20. Getting Started with Storm

In this chapter we’ll build your first Storm app in Clojure to get you running.1

1. I am indebted to Paul Gearon for his contributions to this chapter.

Assumptions

In this chapter we assume you have Leiningen set up and have a projects directory in which to create your project.

Benefits

The benefits discussion is contextual. The process of working out the benefits goes as follows:

Image Why would you choose Storm to solve your business problem? Storm is designed to make stream processing robust. You can retry any step until the whole pipeline is done and structure your transformations around immutable data so that a repeated message is harmless.

Image Storm is well suited to real-time information, generally information coming in chunks small enough to fit into a Java String object. It was originally developed for reporting on Twitter trends but has the potential to be adopted for stock-price information.

Image If you needed to do a big reduce job that possibly ran once a day, where you consolidated all the data output from your operations into a single list, then a map-reduce framework like Cascalog is better suited. Storm is focused on stream processing rather than batch processing.

The Recipe—Code

This recipe will demonstrate Storm using a data feed of various flavors of cookies. We’ll create the Storm spout and bolt and watch the data as it flows through the system.

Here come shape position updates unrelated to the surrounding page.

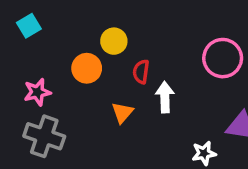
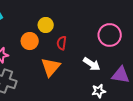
white arrow: (165, 97) -> (92, 64), moved, turned 126
orange triangle: (122, 112) -> (51, 67), size x1.5

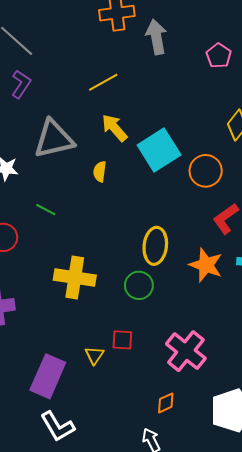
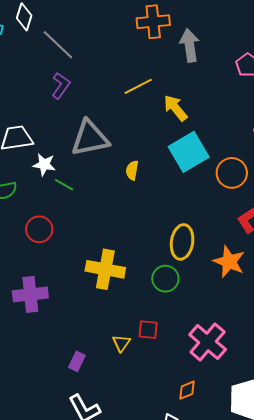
yellow arrow: (114, 128) -> (175, 108), moved
green line: (46, 210) -> (64, 185), moved
purple rectangle: (48, 376) -> (77, 361), size x0.5

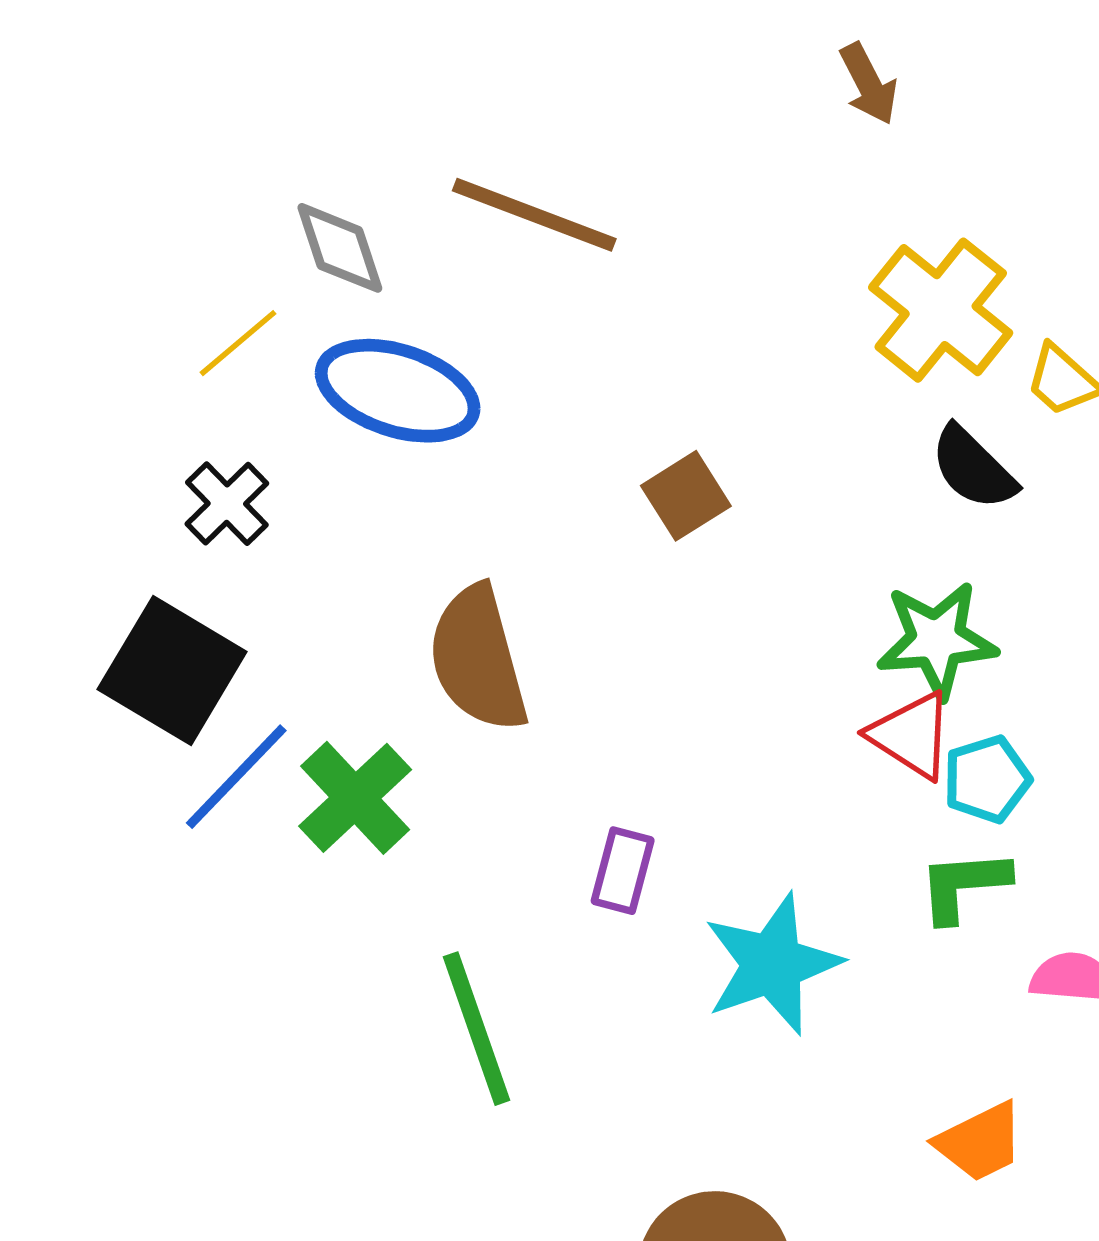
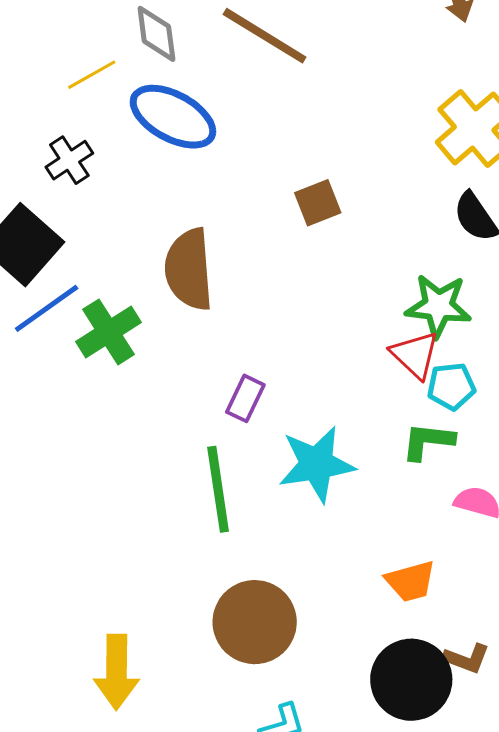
green line: (477, 1029) -> (218, 489), moved

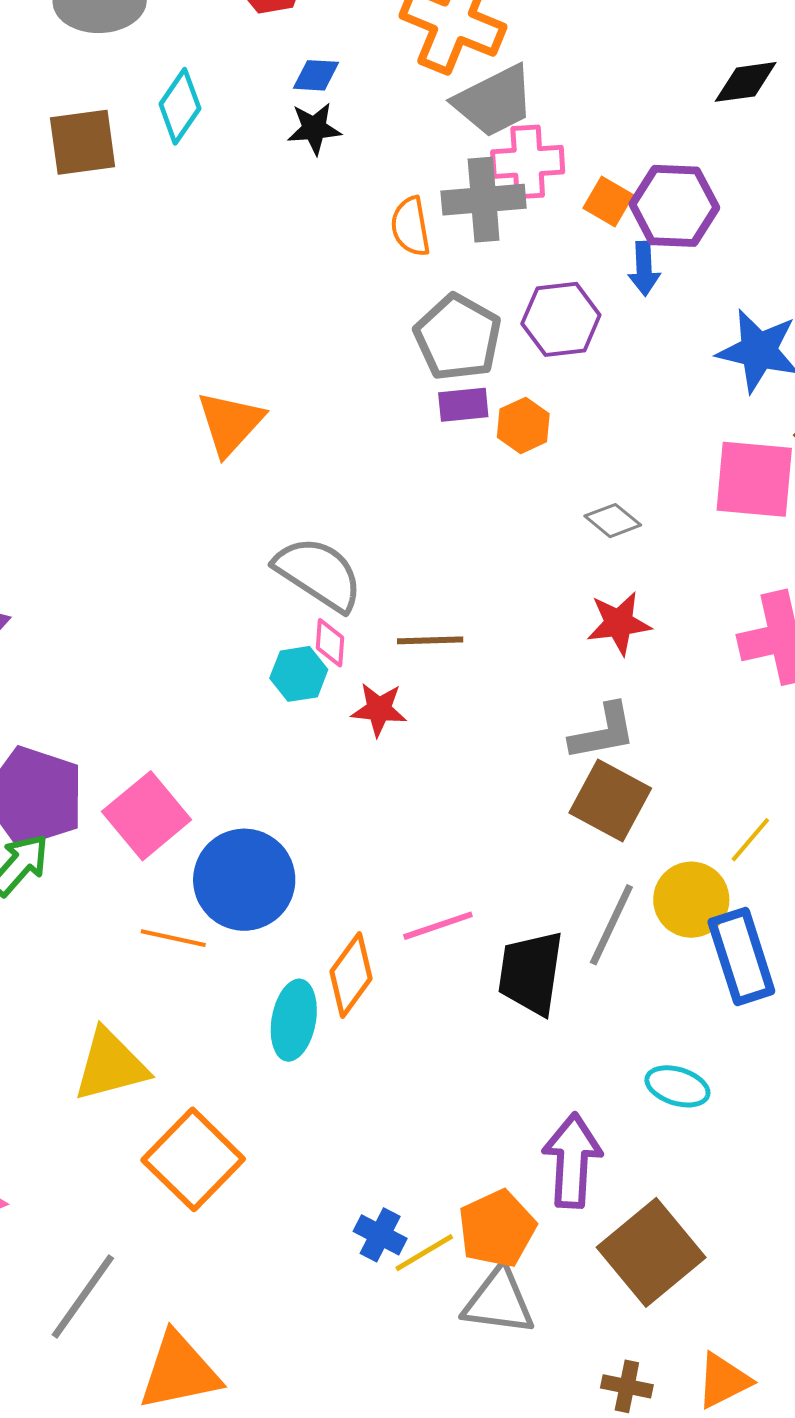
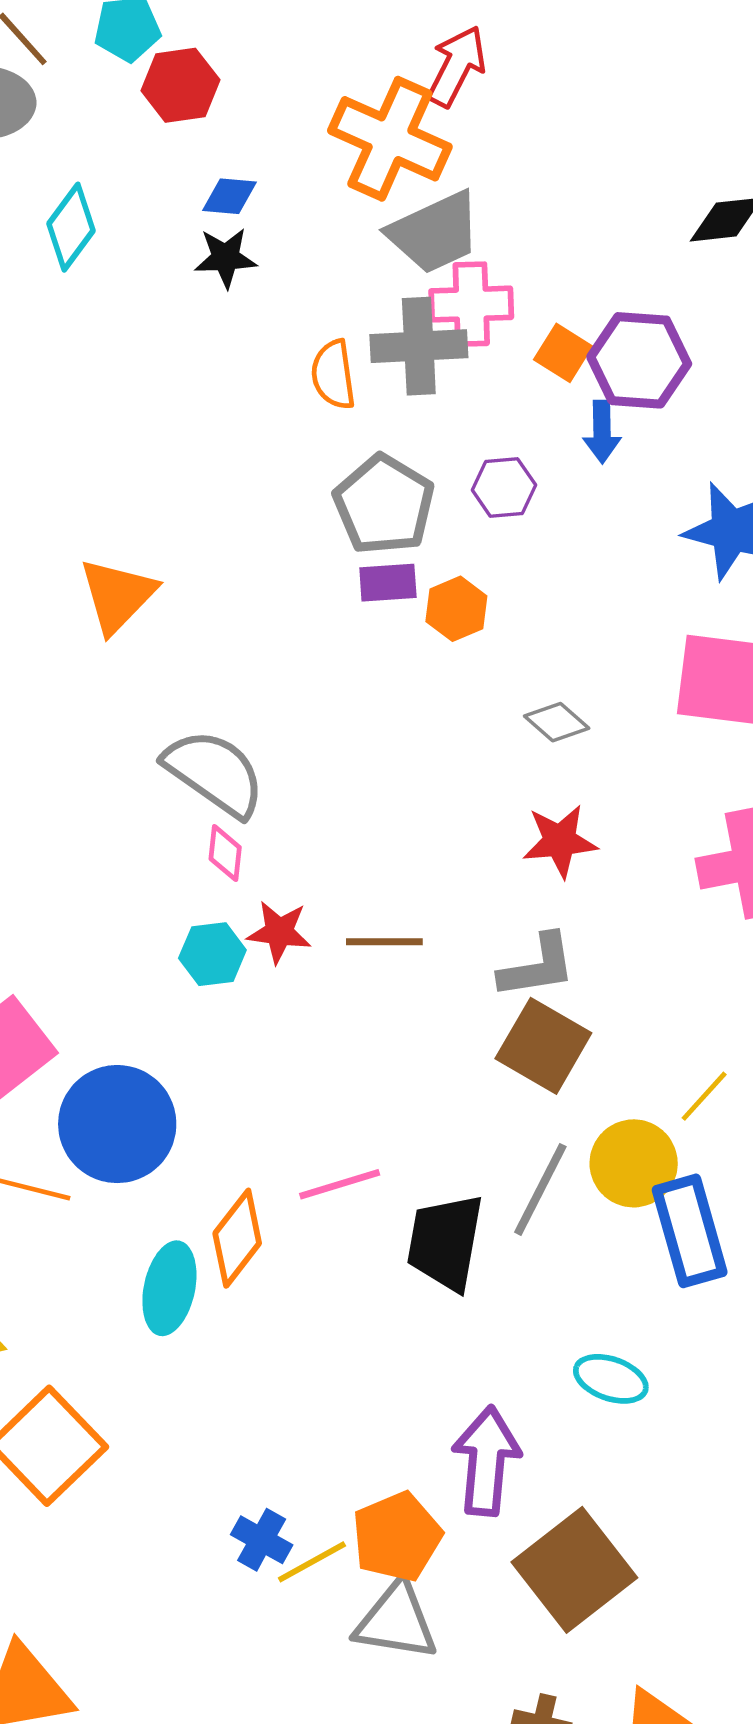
purple hexagon: (561, 319) -> (504, 487), size x0.7
brown line: (430, 640) -> (384, 942), moved
cyan hexagon: (299, 674) -> (212, 954), moved

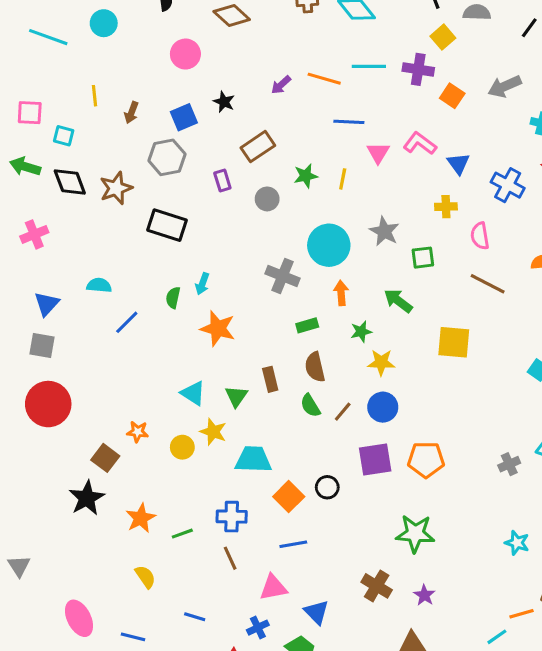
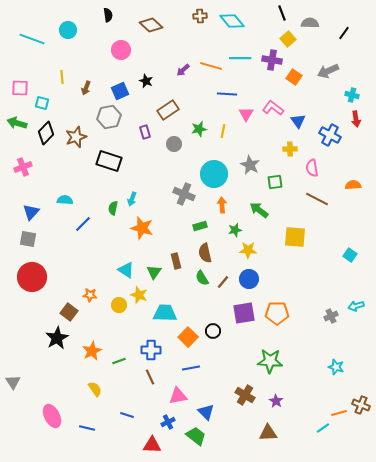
black diamond: (70, 182) -> (46, 133), turned 65

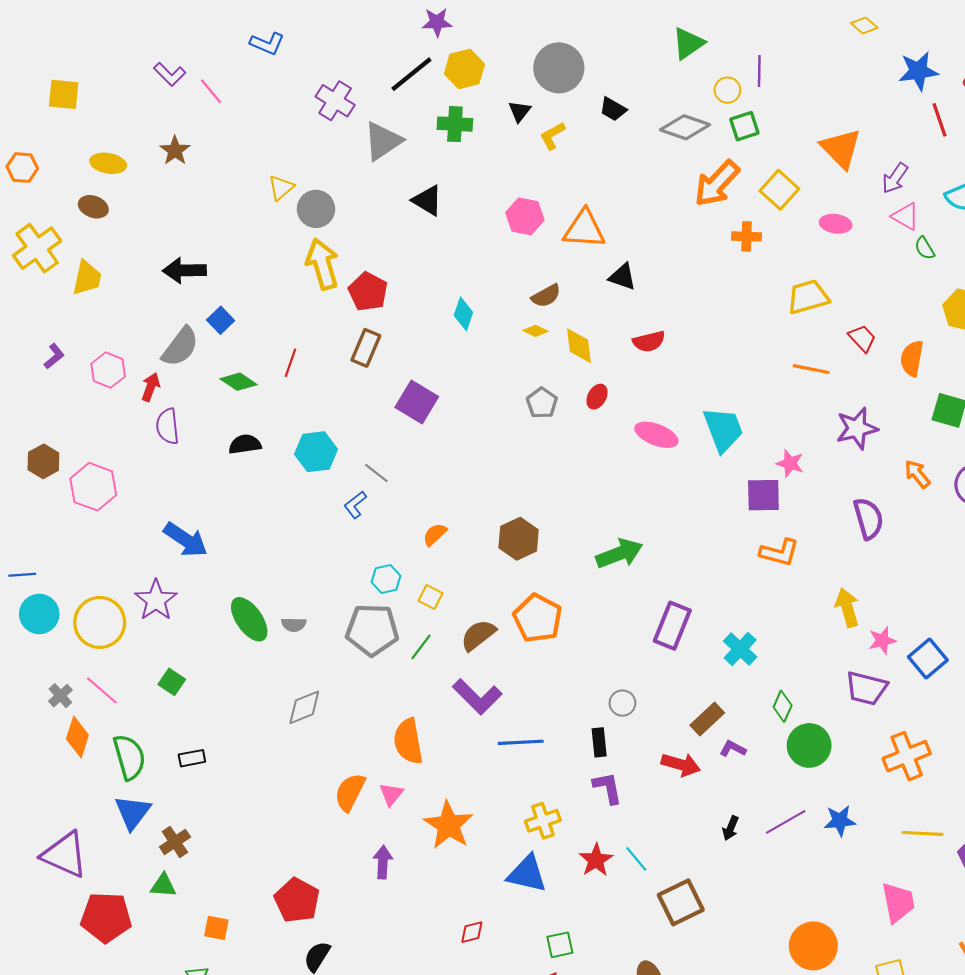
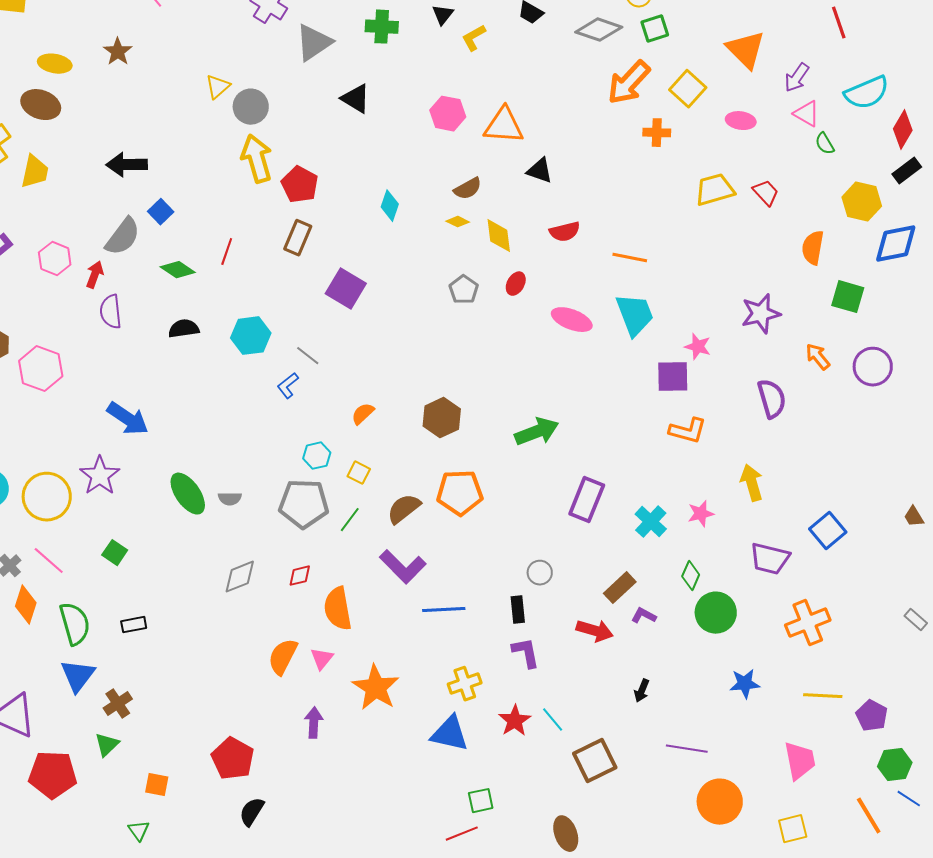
brown ellipse: (93, 207) -> (41, 105), size x1.4
red trapezoid: (862, 338) -> (766, 193), moved
orange line: (811, 369) -> (630, 258), moved
orange pentagon: (538, 618) -> (460, 493), turned -30
pink star: (882, 640) -> (701, 514), moved
purple line: (786, 822) -> (687, 749), moved, turned 39
green triangle: (163, 885) -> (107, 745), turned -48
red diamond: (472, 932) -> (300, 576), moved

1. Create a new Leiningen project storm-demo in your projects directory, and change to that directory:

lein new storm-demo
cd storm-demo

2. Modify the project.clj to look like the following:

(defproject storm-demo "0.1.0-SNAPSHOT"
  :dependencies [[org.clojure/clojure "1.5.1"]
  ;https://github.com/rbrush/clara-storm/issues/1#issuecomment-50899227
                 [org.apache.storm/storm-core "0.9.5"]]
  :aot [storm-demo.CookieSpoutClj storm-demo.PrinterBolt]
  :main storm-demo.core)

3. Create the file src/storm_demo/CookieSpoutClj.clj with the following contents:

(ns storm-demo.CookieSpoutClj
   (:gen-class
     :extends backtype.storm.topology.base.BaseRichSpout
     :implements [java.io.Serializable]
     :init init
     :state state)
   (:import [backtype.storm.utils Utils]
            [backtype.storm.spout SpoutOutputCollector]
            [backtype.storm.topology OutputFieldsDeclarer]
            [backtype.storm.topology.base BaseRichSpout]
            [backtype.storm.tuple Fields Values]
            [java.io Serializable]
            [java.util.concurrent LinkedBlockingQueue]))

 (def cookie-list
   ["Almond" "Amaretto" "Biscotti" "Half-Moon" "Bourbon cream"
    "Butter pecan" "Caramel shortbread" "Chocolate" "Chocolate chip"
    "Coconut macaroon" "Custard cream" "Florentine" "Fortune"
    "Gingerbread" "Ladyfinger" "Lincoln" "Macaroon" "Oreo"
    "Peanut butter" "Shortbread" "Wafer"])

 (defn- populated-queue []
   (let [^LinkedBlockingQueue queue (LinkedBlockingQueue. 100)]
     (dotimes [_ 100] (.offer queue (rand-nth cookie-list)))
     queue))

 (defn -init []
   [[] {:queue (populated-queue)
        :collector (make-array SpoutOutputCollector 1)}])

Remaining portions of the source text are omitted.